OUVERTURE DE LA CONVENTION EUROPÉENNE
DES MARCHÉS FINANCIERS
CONGRÈS DE LA FÉDÉRATION EUROPÉENNE DES BOURSES DE VALEURS
Intervention de M. Laurent Fabius,
Ministre de l'Economie, des Finances et de l'Industrie
PARIS - 14 JUIN 2001
Mesdames et Messieurs,
Je suis heureux d'inaugurer le congrès de la fédération européenne des bourses de valeurs. Chaque année, votre convention est l'occasion de faire le point sur les évolutions de l'industrie boursière. Cette année, elle se tient à Paris, d'où est partie il y a 15 mois l'initiative de création du premier marché européen transfrontalier : Euronext. Je voudrais aujourd'hui consacrer mon propos à en tirer devant vous les premiers enseignements.
1/ Euronext est d'abord le succès d'une certaine conception de l'Europe des services financiers.
Chacun le sait : le secteur financier connaîtra dans les prochaines années la révolution de l'espace. Avec la fin des risques de change, à l'intérieur en tous cas de la zone euro, l'intégration croissante des marchés financiers et la nécessaire convergence des fiscalités, l'Europe deviendra l'espace pertinent -et non chaque pays-. Le développement des services financiers à distance remettra en cause certains éléments de la banque de détail, les stratégies de localisations à coûts fixes élevés ou la hiérarchie des places financières. Europe et liens à distance : c'est dans cette espace qu'il faudra agir. Chacun, client, investisseur ou assuré exprimera des besoins nouveaux.

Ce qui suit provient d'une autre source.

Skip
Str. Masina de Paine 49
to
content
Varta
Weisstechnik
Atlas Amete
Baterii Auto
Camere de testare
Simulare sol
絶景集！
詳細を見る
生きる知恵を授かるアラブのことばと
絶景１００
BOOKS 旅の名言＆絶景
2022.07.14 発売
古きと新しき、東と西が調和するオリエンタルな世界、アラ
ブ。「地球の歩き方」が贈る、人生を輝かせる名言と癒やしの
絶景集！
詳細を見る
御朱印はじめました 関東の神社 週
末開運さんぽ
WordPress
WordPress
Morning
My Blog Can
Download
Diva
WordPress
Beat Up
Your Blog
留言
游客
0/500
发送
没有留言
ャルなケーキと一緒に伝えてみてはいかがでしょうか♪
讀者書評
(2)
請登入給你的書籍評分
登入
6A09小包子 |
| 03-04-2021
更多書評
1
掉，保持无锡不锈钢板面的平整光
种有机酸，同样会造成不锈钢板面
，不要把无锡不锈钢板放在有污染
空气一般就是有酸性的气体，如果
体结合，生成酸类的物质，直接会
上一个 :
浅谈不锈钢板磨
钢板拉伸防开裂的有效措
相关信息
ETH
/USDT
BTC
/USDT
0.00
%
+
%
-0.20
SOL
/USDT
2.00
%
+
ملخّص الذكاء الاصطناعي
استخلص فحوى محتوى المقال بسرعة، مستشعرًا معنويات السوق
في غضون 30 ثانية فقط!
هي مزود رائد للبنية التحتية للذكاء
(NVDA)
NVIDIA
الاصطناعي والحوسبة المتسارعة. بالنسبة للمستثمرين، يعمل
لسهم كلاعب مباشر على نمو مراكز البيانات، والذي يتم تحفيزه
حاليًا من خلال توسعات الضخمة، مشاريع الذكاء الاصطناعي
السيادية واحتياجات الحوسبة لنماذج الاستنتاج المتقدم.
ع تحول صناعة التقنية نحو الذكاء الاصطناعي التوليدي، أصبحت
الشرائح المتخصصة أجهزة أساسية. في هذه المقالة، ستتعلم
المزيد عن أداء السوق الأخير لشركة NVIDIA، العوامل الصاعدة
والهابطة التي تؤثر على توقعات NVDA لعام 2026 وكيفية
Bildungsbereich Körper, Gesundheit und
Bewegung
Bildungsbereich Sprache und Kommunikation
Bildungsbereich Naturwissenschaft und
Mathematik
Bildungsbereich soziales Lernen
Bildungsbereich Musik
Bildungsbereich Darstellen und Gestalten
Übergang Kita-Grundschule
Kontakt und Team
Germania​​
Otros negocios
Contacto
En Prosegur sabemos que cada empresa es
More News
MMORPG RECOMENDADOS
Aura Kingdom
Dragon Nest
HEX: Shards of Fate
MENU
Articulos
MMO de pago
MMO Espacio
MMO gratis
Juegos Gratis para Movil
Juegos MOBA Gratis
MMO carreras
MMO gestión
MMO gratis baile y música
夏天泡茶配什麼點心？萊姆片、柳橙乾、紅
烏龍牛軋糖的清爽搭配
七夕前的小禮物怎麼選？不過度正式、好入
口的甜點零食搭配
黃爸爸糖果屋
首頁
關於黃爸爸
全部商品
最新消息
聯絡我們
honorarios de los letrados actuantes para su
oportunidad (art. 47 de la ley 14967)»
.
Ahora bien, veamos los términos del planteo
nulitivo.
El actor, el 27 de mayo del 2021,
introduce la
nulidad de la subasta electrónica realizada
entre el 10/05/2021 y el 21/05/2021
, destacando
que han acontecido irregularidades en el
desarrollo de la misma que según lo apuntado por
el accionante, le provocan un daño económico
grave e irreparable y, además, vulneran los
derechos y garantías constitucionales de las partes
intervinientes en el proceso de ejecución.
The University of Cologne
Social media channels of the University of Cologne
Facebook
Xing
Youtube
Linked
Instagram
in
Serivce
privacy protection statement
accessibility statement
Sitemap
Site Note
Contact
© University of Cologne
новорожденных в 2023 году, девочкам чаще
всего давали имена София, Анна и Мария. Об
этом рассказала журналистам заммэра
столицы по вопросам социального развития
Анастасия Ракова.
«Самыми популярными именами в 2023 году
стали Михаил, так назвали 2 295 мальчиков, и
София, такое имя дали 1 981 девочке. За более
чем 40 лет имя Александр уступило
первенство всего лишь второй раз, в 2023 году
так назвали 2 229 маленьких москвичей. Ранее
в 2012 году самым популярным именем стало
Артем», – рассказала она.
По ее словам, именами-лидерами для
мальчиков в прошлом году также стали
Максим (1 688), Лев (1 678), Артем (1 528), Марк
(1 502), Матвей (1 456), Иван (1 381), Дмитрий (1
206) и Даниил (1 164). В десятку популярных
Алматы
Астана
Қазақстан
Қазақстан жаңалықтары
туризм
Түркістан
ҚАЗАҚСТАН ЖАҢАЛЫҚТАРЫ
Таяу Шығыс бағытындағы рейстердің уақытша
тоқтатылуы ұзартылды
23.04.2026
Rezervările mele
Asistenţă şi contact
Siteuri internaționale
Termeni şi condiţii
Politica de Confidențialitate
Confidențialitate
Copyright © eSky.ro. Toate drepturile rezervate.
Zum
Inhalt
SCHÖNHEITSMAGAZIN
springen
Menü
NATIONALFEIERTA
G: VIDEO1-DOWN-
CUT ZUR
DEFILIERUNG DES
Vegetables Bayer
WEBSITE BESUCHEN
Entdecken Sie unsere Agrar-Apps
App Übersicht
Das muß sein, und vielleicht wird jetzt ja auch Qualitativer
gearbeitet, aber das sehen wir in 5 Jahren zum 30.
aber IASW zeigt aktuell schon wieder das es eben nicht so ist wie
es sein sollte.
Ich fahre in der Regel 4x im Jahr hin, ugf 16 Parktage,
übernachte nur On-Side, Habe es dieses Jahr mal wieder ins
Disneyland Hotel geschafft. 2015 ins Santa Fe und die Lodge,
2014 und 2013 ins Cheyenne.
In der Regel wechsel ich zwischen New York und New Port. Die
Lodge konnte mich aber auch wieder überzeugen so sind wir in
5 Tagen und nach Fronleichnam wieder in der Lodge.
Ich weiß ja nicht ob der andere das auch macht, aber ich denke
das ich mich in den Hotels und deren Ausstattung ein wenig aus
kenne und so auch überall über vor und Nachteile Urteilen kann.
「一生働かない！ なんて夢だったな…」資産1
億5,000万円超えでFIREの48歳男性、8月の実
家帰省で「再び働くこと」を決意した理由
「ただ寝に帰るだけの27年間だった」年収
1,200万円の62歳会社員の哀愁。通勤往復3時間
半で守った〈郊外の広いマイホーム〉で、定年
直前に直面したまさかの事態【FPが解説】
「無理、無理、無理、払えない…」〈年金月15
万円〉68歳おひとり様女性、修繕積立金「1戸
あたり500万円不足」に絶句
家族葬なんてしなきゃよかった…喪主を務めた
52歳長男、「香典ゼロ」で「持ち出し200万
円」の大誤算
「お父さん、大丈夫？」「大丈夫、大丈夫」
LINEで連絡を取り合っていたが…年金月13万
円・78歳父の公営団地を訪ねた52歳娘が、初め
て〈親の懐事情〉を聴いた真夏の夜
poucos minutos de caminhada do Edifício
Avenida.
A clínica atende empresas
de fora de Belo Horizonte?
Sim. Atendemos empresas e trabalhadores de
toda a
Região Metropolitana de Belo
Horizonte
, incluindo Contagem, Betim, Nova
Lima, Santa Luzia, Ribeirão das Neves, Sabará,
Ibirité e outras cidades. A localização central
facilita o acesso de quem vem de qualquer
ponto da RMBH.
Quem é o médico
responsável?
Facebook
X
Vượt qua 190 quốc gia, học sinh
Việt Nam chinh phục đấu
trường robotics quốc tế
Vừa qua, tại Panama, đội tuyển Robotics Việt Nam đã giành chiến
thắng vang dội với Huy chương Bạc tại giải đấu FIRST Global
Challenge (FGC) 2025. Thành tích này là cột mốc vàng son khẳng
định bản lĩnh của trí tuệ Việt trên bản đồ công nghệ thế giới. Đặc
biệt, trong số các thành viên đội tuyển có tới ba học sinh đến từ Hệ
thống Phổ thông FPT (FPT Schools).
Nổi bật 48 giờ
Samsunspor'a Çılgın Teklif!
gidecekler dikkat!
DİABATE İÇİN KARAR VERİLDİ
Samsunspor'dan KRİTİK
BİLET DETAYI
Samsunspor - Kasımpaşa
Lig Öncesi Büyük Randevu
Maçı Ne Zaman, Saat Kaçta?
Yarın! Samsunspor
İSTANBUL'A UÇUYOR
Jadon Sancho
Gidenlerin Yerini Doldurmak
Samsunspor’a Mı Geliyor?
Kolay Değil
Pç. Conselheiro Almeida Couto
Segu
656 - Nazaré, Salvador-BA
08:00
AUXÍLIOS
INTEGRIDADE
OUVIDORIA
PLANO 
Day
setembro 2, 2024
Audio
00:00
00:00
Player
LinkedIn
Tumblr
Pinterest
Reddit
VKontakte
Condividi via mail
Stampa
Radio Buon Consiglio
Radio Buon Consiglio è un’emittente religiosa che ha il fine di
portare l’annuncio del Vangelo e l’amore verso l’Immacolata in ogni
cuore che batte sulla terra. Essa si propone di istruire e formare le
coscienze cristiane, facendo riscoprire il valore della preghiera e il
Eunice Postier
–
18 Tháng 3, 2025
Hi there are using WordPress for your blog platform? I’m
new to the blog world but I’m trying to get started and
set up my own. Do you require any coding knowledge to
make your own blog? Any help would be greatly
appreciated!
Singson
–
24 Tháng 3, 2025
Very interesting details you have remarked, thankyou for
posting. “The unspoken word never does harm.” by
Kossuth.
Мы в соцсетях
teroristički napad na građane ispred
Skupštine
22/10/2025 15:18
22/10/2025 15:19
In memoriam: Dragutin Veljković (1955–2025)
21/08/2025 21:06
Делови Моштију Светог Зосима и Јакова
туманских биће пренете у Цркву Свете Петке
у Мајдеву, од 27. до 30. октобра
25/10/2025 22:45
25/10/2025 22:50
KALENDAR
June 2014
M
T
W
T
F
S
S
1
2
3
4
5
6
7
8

Besoin de sécurité. La multiplicité des partenaires potentiels remettra en cause certains aspects du lien de confiance, fondé sur la connaissance ou la réputation, inscrit au cur des relations financières. Des règles plus strictes devront être appliquées dans un secteur financier encore peu familier du droit de la consommation. C'est l'objectif du projet de directive européenne des services financiers à distance. Pour les marchés financiers, ce besoin de sécurité sera d'autant plus fort que les différents droits boursiers nationaux n'auront pas encore suffisamment convergé au niveau européen.
Un besoin de proximité aussi. Face à la concurrence croissante, la tendance sera sans doute à la différenciation des clientèles et à la recherche du " sur-mesure ", afin de maintenir un contact personnalisé et de confiance.
Il existe plusieurs modèles d'entreprise transfrontalière de marché. Le modèle unipolaire, où une seule place financière concentrerait toute l'activité d'un marché européen. Ce modèle peut se concrétiser par des accords entre places financières visant à se répartir des marchés pertinents et à se spécialiser. Il y a aussi le modèle multipolaire développé par Euronext. Chaque place garde son identité mais, en même temps, l'accès à un marché permet de pénétrer tous les autres. C'est selon nous le modèle le mieux capable de concilier les besoins de sécurité et de proximité que j'évoquais à l'instant. Chaque place financière reste ancrée dans une réalité nationale, tout en ayant accès au dynamisme de l'ensemble du marché européen. Nous faisons le choix d'une coopération compétitive entre places plutôt que celui d'une concentration massive.
2/ Euronext est aussi un aiguillon pour la réforme de nos régulateurs financiers. Il nous faut simplifier nos structures nationales pour les faire mieux coopérer au niveau européen.
ll existe en effet différents modèles de régulation en Europe. Nos amis allemands ont fait connaître leur intention de regrouper sous une même autorité les compétences de régulation et de supervision prudentielle, suivant l'exemple britannique de la FSA.
Le risque, selon nous, est que l'internalisation au sein d'une même entité du contrôle des acteurs et de celui des produits peut créer une confusion entre deux logiques de contrôle différentes et deux métiers dont les finalités sont opposées. La surveillance prudentielle vise à traiter les difficultés avant qu'elles ne soient rendues publiques, afin d'éviter les crises systémiques. La régulation des marchés vise au contraire à ce que tout soit sur la place publique. Les deux piliers de la régulation doivent s'équilibrer, voire se confronter.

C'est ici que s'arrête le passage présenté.